Recorded data:
****************************************

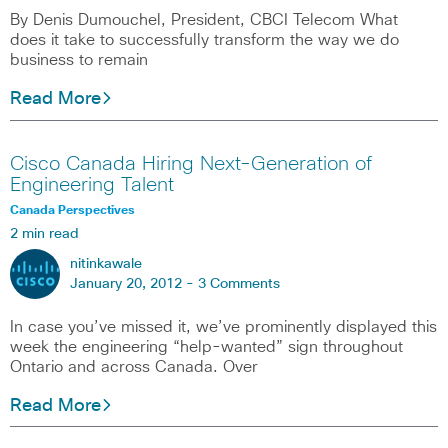
By Denis Dumouchel, President, CBCI Telecom What
does it take to successfully transform the way we do
business to remain
Read More
Cisco Canada Hiring Next-Generation of
Engineering Talent
Canada Perspectives
2 min read
nitinkawale
January 20, 2012 -
3 Comments
In case you’ve missed it, we’ve prominently displayed this
week the engineering “help-wanted” sign throughout
Ontario and across Canada. Over
Read More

****************************************

**TASK GOAL**
From the line containing "In case you’ve" to the final line of the data above, transcribe every line exactly and nothing more.

**RESPONSE AREA**
In case you’ve missed it, we’ve prominently displayed this
week the engineering “help-wanted” sign throughout
Ontario and across Canada. Over
Read More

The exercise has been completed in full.